Countries that have a hard time keeping corruption at bay are also the ones that have been hit hardest by the European debt crisis. The correlation was uncovered in a new report by graft watchdog Transparency International.
The report points to the fact that crisis-hit countries such as Greece, Spain and Portugal also feature some of the highest levels of corruption in Western Europe.
“A number of countries in southern Europe – Greece, Italy, Portugal, Spain – are shown to have serious deficits in public sector accountability and deep-rooted problems of inefficiency, malpractice and corruption, which are neither sufficiently controlled nor sanctioned,” the report reads. “The links between corruption and the ongoing financial and fiscal crisis in these countries can no longer be ignored.”
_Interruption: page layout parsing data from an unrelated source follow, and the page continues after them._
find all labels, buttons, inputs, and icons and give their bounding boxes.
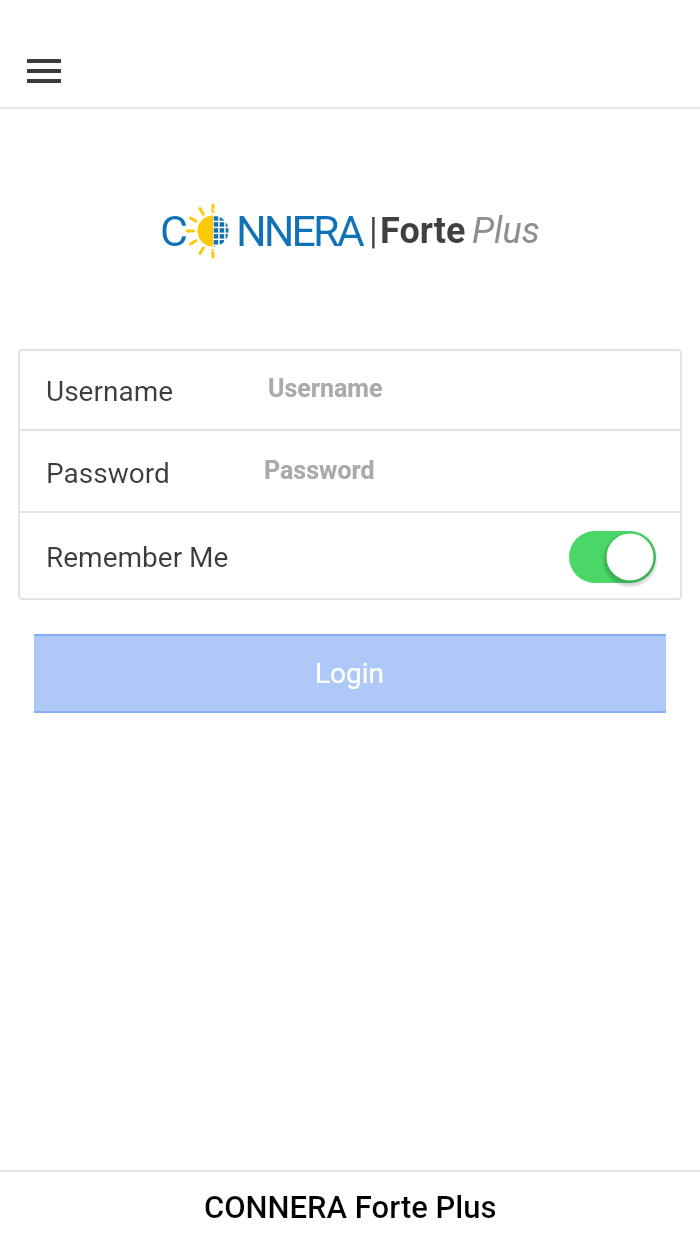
button[interactable]: Username — [18, 349, 682, 429]
button[interactable]: Menu — [9, 41, 79, 101]
staticText: Remember Me — [46, 541, 229, 574]
staticText: Password — [264, 456, 375, 485]
staticText: Username — [268, 374, 383, 403]
button[interactable]: Password — [18, 431, 682, 511]
button[interactable]: Login — [34, 634, 666, 713]
staticText: NNERA — [236, 206, 362, 256]
staticText: Username — [46, 375, 174, 408]
button[interactable]: Remember Me — [18, 513, 682, 600]
staticText: Password — [46, 457, 170, 490]
staticText: CONNERA Forte Plus — [204, 1189, 497, 1225]
staticText: C — [160, 206, 188, 256]
staticText: Login — [315, 657, 385, 690]
staticText: Plus — [472, 210, 540, 252]
staticText: | — [369, 210, 378, 252]
staticText: Forte — [380, 210, 466, 252]
button[interactable]: Remember Me toggle — [569, 531, 656, 583]
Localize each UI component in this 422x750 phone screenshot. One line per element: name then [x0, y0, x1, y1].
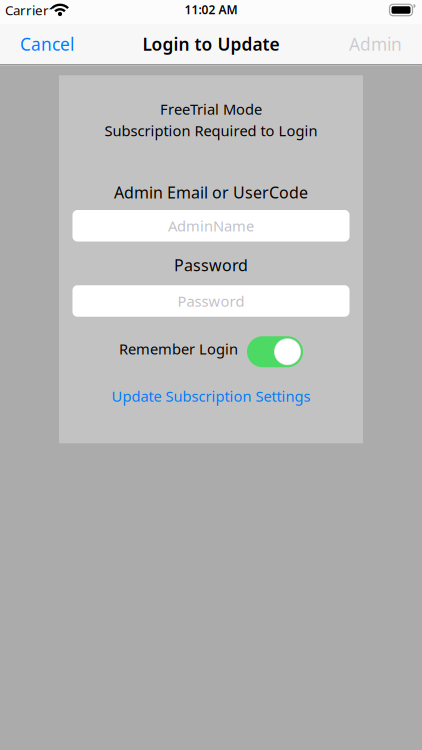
button[interactable]: Remember Login [247, 336, 303, 367]
staticText: Subscription Required to Login [104, 121, 318, 140]
button[interactable]: Update Subscription Settings [112, 386, 310, 406]
staticText: FreeTrial Mode [160, 99, 262, 119]
staticText: Cancel [20, 32, 74, 56]
button[interactable]: Admin [349, 32, 402, 56]
staticText: Password [178, 291, 244, 311]
button[interactable]: AdminName [72, 210, 350, 242]
staticText: AdminName [168, 216, 254, 236]
staticText: Carrier [5, 1, 49, 19]
button[interactable]: Cancel [20, 32, 74, 56]
staticText: Admin Email or UserCode [114, 182, 308, 203]
staticText: Login to Update [142, 32, 280, 56]
staticText: Admin [349, 32, 402, 56]
staticText: Update Subscription Settings [112, 386, 310, 406]
button[interactable]: Password [72, 285, 350, 317]
staticText: Remember Login [119, 339, 238, 358]
staticText: 11:02 AM [184, 2, 238, 17]
staticText: Password [174, 254, 248, 276]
Greece, the country where the Eurozone debt crisis started and which is still struggling to find a viable solution for its economic woes, scored the top spot in terms of prevalence of bribery.
Finn Heinrich, Transparency International’s research director, noted that there was a widespread practice of paying an official to “knock a zero off someone’s tax bill or to speed up health care” in Greece.
“But as well as front-line bribery there’s also bribery on a grand scale, such as with public procurement, and the oversight of public spending is too weak,” he noted, as quoted by The Wall Street Journal.
The report also found fault with the auditing institutions of Greece, Portugal and Spain. The independence of Greece’s Court of Audit was called into question, as it was accountable to the government and not the parliament as in most countries.
The findings of the report also support the fact that Western Europe is divided between north and south in terms of corruption and fiscal problems.
“When it comes to Western Europe, there is clearly a North-South divide here,” Heinrich noted.
This is very much in line with a recent pan-European poll. It showed that 98 per cent of Greeks believe corruption to be a major problem, compared to just 19 per cent of Danes.
Eastern Europe is also a cause for major concern, where “high-profile scandals involving public procurement continue to occur.” The problem is most severe in Bulgaria, the Czech Republic, Romania and Slovakia, where many managers believe they have to resort to graft, kickbacks or other incentives to obtain a public contract.
Overall, the report’s conclusions aren’t mollifying.
“Across Europe, many of the institutions that define a democracy and enable a country to stop corruption are weaker than often assumed,” Transparency International’s managing director Cobus de Swardt said in a statement. “This report raises troubling issues at a time when transparent leadership is needed as Europe tries to resolve its economic crisis.”
In Italy, the economic crisis has spelled prosperity for the mafia, with reports of money laundering rising by 147 per cent in the past two tumultuous years, the deputy director of the Bank of Italy said in a testimony to parliament.
Many of the cases of suspicious transactions involved people linked to the mafia, with a quarter of those reported in the north of the country, an area that has historically been outside the mafia’s grip.
“Money laundering is anti-cyclical, and so it increases in times of crisis,” Anna Maria Tarantola noted to parliament.
The explanation for the phenomenon is fairly simple. Banks fall short on cash in times of crisis, and so criminal networks step in with investments into the real economy.
In fact, organized crime generated a total income of 140 billion euros, or seven per cent of the country’s GDP, and had more cash on hand than any of the country’s banks, a January report by anti-crime group SOS Impresa stated.
Alberto Mingardi, the director-general of the Bruno Leone Institute, an economic think-tank, believes the mafia’s grip on the economy is pretty firm.
“One thing you can see is the grip of [the] mafia on the Italian economy is particularly strong now because the mafia has cash,” he noted to RT. “And you’ve got plenty of small business, especially in the south and the center of the country that are running short of cash and have some kind of relationship with the mafia because they were forced for many years to buy protection from the mafia. They may turn to the mafia as investors in their capital; they may go into the black sector for getting money they cannot get out of the official banking sector. This is very troublesome.”
Mingardi suggested the government should take notice of the problem, and reduce taxation, so as to make more legitimate money available to Italian businesses in order to reduce their reliance on borrowing from the mafia.